On May 20th 2013 we attended the first IEEE Workshop on Modeling and Simulation of Cyber-Physical Energy Systems. The workshop was collocated with the fourth International Conference on Future Energy Systems (ACM e-Energy), to be held in Berkeley on May 22th, 23th and 24rd.
The
topics presented were very variegated. In the first session the papers
were mostly concerning simulations of building or system-scale aspects
in the grid (distribution, market, power flow modeling). The opening
presentation was given by Kyle Anderson from Stanford University,
presenting the GridSpice simulator, a cloud-based simulation tool which
relies on multiple agents to run different existing simulation tools
(MATPOWER and GridLab-D) and mantain the overall simulation consistence
with a central coordinator. It also provides a RESTful interface to
access the simulation, so that it can be integrated in third-part
applications.
In the second session more applied and variegated aspects were presented.

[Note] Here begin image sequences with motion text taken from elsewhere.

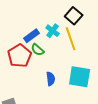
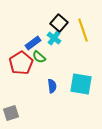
black square: (74, 16) -> (59, 23), moved
yellow line: (71, 39) -> (83, 30), moved

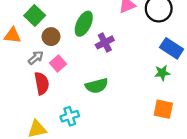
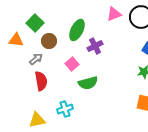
pink square: (58, 64) -> (72, 64), moved

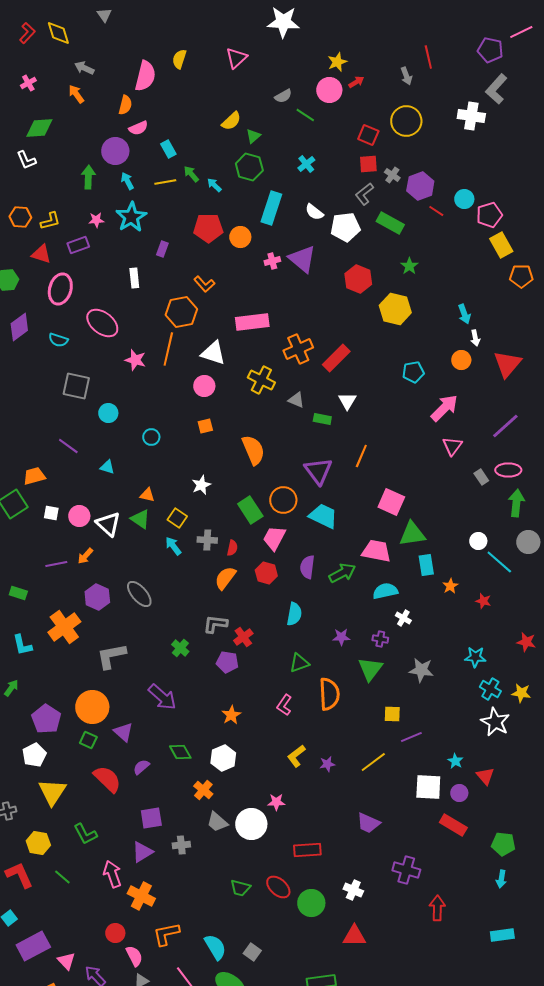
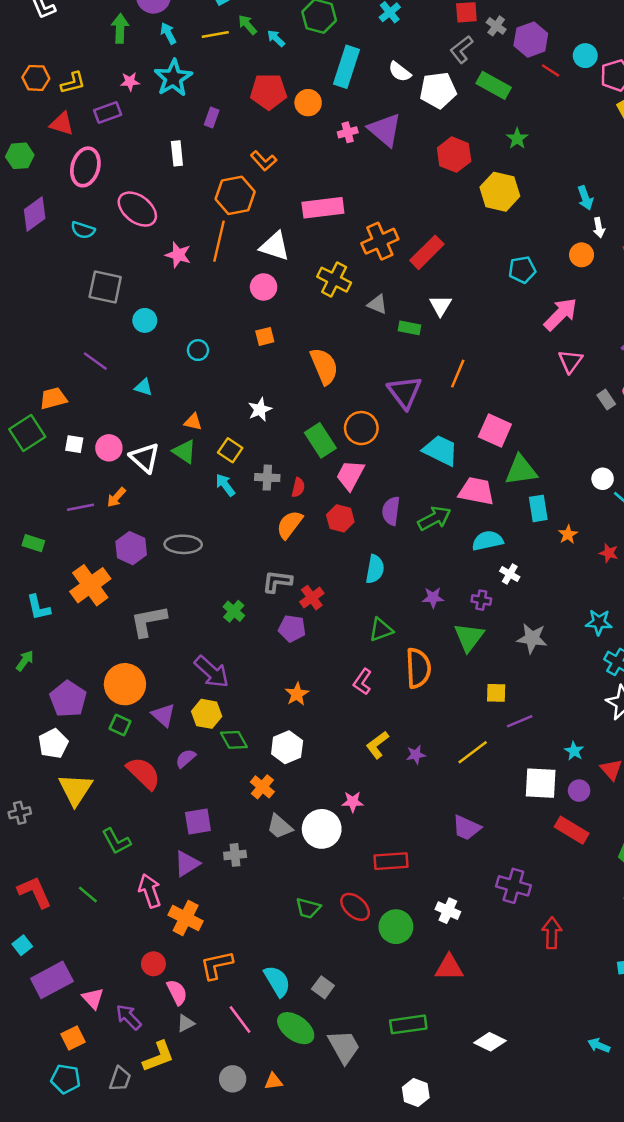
cyan trapezoid: (323, 516) -> (440, 450), moved
gray ellipse: (139, 594) -> (183, 544), turned -48
yellow hexagon: (38, 843) -> (207, 714), moved

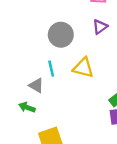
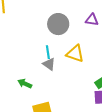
purple triangle: (100, 27) -> (92, 20), turned 40
gray triangle: (36, 85) -> (49, 64), moved

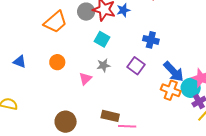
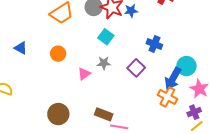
blue arrow: (174, 72) -> (173, 79), turned 65
cyan circle: (191, 88) -> (186, 66), moved

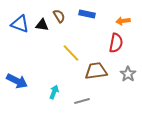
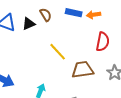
orange arrow: (123, 21) -> (94, 15), moved
black triangle: (42, 25) -> (29, 24), turned -32

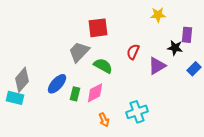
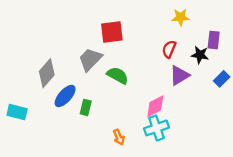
red semicircle: (133, 52) -> (169, 49), moved
gray diamond: (22, 80) -> (47, 73), moved
pink diamond: (95, 93) -> (155, 106), moved

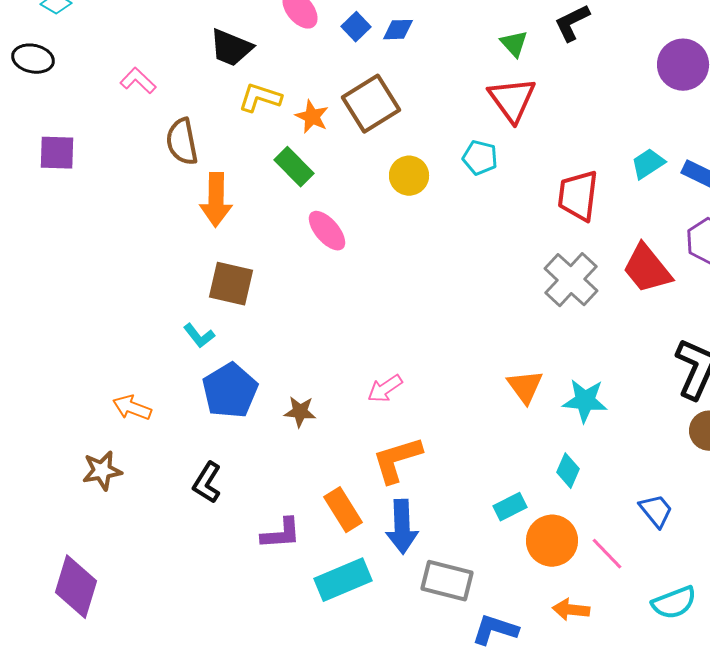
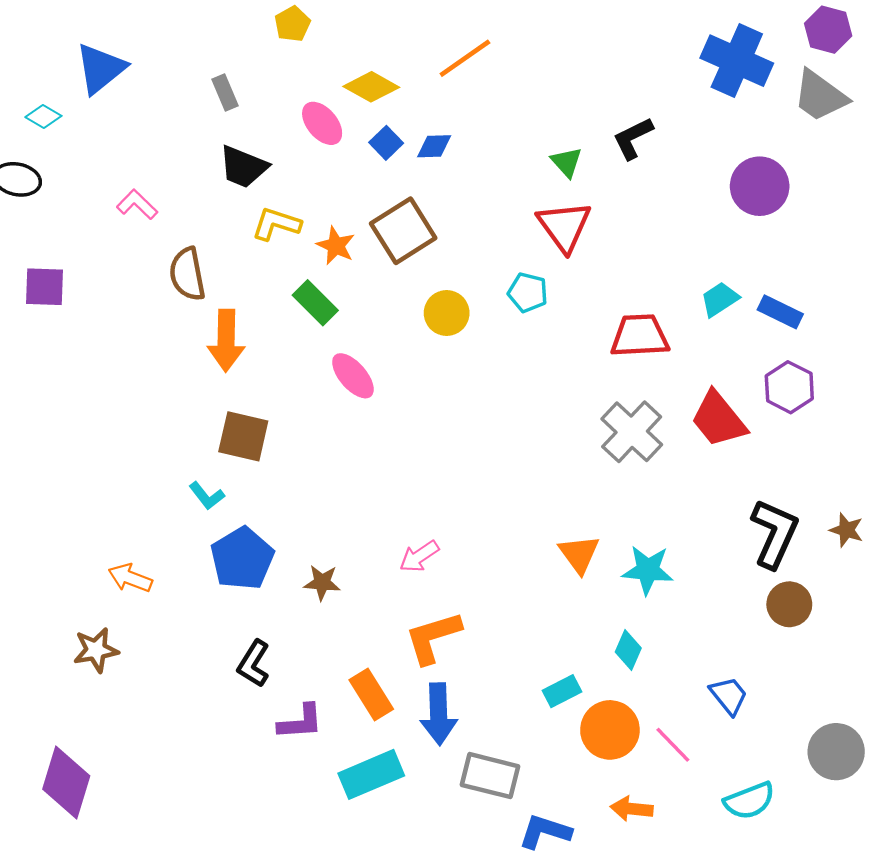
red trapezoid: (578, 196) -> (640, 336), turned 80
black L-shape: (207, 483) -> (254, 664), moved

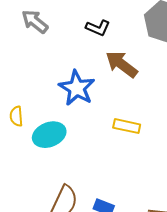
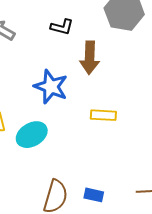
brown arrow: (122, 64) -> (90, 58), turned -116

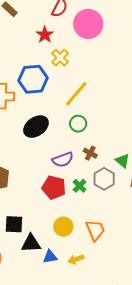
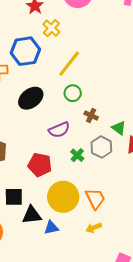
brown cross: (90, 153) -> (91, 116), moved
red pentagon: (54, 187) -> (40, 165), moved
yellow circle: (63, 227) -> (63, 197), size x1.6
yellow arrow: (76, 259) -> (94, 228), moved

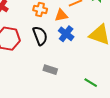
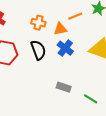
gray rectangle: (50, 70) -> (64, 87), moved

We opened this session with the paper "Integrating Households into the Smart Grid". It deals with the problem of device and data
interoperability created by the highly heterogeneous ecosystem of
digital devices present in homes. In the paper we discuss requirements
that should be addressed when copying with such a complex network. We
show that an architecture based on REST webservices and linked data
streams would be able to tackle this complexity. Applications can access
the data through a uniform interface consisting in specific APIs and
standardized query languages, as well as agreed ontologies for the
specific use case.
The
following presentation surveyed existing ontologies for smart home and
smart energy systems and was held by Marco Grassi from Università
Politecnica delle Marche. This completed the device and data
interoperability issues and gave the audience a complete overview of
this side of the smart grid.
The following presentations dealt
with security aspects of the grid, such as detecting spoofing attacks on
power grid GPS sensors. Also, multi-agent algorithms and control
schemes were proposed for various aspects involving cyber-physical
energy systems (i.e., resource bargaining, model-predictive control,
coordination of power flow controllers).
References:
- A. Monacchi, D. Egarter, W. Elmenreich. Integrating Households into the Smart Grid. Workshop on Modeling and Simulation of Cyber-Physical Energy Systems, Berkeley, CA, May 2013.